(12) Be joyful in hope, patient in affliction, faithful in prayer
(15) ...Rejoice with those who rejoice; mourn with those who mourn.
Romans 12:12,15, NIV
Lord our God, we thank you for your gospel, the great, good tidings we may carry in our hearts to give us joy in this present time, even though on all sides people are in anguish and agony. We thank you that your gospel fills our hearts with compassion, enabling us to help carry what many have to suffer. Show us our need of you so that we can receive your help. If we must be the first to suffer all kinds of pain and distress, may we do so joyfully because we have been promised blessing in the midst of all the pain. May we continually honor your name, praising you for the good news of your kingdom, for the promise that everything must work together for good through Jesus Christ the Savior. Amen.
The context of the words of Romans 12:12,15, NIV
Romans 12:9–21 is a list of numerous brief, bullet-pointed commands. Taken together, they paint a picture of what the living-sacrifice Christian life should look like. The unifying theme of the list is setting ourselves aside, to effectively love and serve the Lord, each other, and even our enemies. We must serve with enthusiasm and focus, mastering our emotions to rejoice in our future and be patient in our present. We must refuse to sink to evil's level in taking revenge and instead overcome evil by doing good to those who harm us.
In Romans 12, Paul describes the worship of our God as becoming living sacrifices to our God, giving up seeking what we want from life and learning to know and serve what God wants. That begins with using our spiritual gifts to serve each other in the church. Paul's list of commands describes a lifestyle of setting ourselves aside. Our goal as Christians is to love and lift each other up. We must focus our expectation on eternity and wait with patience and prayer for our Father to provide. We must refuse to sink to evil's level, giving good to those who harm us instead of revenge.
Meaning of the words
"Be joyful in hope, patient in affliction, faithful in prayer"
Paul continues to describe our lives in Christ in a series of related short commands.

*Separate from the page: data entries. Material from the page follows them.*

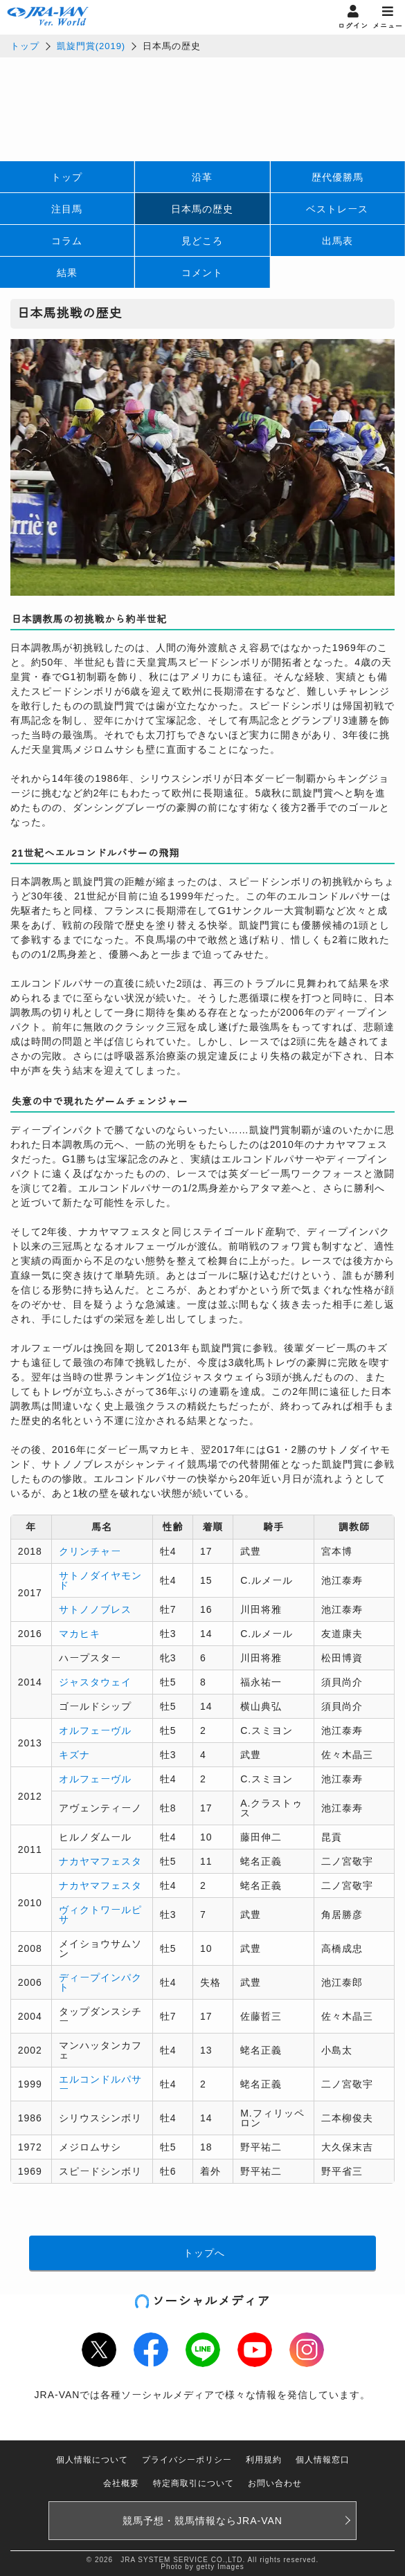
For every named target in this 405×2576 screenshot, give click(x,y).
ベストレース (337, 208)
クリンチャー (90, 1551)
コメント (202, 272)
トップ (24, 46)
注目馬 (66, 208)
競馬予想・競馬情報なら (202, 2520)
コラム (66, 240)
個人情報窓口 (323, 2460)
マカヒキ (79, 1633)
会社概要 (121, 2483)
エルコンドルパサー (100, 2084)
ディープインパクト (100, 1982)
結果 (67, 272)
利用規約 (264, 2460)
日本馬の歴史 (202, 208)
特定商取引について (193, 2483)
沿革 (202, 177)
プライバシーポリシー (187, 2460)
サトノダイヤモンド (100, 1580)
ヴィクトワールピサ (100, 1914)
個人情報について (92, 2460)
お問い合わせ (275, 2483)
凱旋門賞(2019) (91, 46)
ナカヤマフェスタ (100, 1861)
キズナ (74, 1754)
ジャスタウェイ (95, 1682)
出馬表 (337, 240)
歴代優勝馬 (337, 177)
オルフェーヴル (95, 1730)
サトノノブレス (95, 1609)
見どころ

The three commands in this verse are key to the emotional and spiritual well-being of every Christian.
The first command to Christians is to rejoice in hope. Often, we resist instruction about what we should feel: that we should change our attitudes to be joyful. The idea here, though, is more about declaring ourselves as having reason for joy. It's not a command to be happy, but to have the right perspective on our situation. We should agree with God that our hope is worth rejoicing over. What hope? Paul is referring to the hope of the redemption of our bodies and being united with our Father forever once our adoption is complete (Romans 8:23–24).
The next command is to be patient in tribulation or affliction. This becomes much easier if we are keeping the other two commands. Those who see their future worth celebrating and who pray to the Father continually will have a much easier time being patient during hardship. Paul is not downplaying the genuine pain of those experiences. Life can be unpleasant, and not all moments are happy moments. Yet Paul has pointed out that the struggles of life on earth are not worth comparing with the glory to come (Romans 8:18). So, we wait with patience (Romans 8:25). The final command of the verse also connects with Paul's thoughts in Romans chapter 8. We're commanded to be constant in prayer, or to keep praying continually. During any time of suffering, while waiting for what we're hoping in, we should pray. Prayer brings a connection with our Father through the Holy Spirit (Romans 8:26–27). He hears, understands, and helps in response to even our clumsiest attempts to communicate with Him.
"Rejoice with those who rejoice; mourn with those who mourn"
Of all people, Christians should be masters of empathy, according to Paul. He commands those who are in Christ to be submissive to each other even in our emotions. Nothing communicates sincere love and concern for another person more powerfully than recognizing and joining in their highs and lows. We show love by empathizing with their seasons of celebration and allowing ourselves to feel broken with them in their seasons of heartache.
Jesus Himself powerfully modeled this in John 11:33–35. He was deeply moved and wept with Mary and the others after Lazarus had died. Jesus knew He would raise Lazarus from dead, but that did not keep Him from joining in the sadness of those experiencing the loss.
Saved believers have been shown great grace by God (Romans 3:23–24), who experienced our temptations and suffering (Hebrews 4:15–16). Just as Christians, who have been shown great mercy, ought to be merciful to others (Romans 11:30–31; Ephesians 4:32), so too should they reflect God's empathy through compassion for others.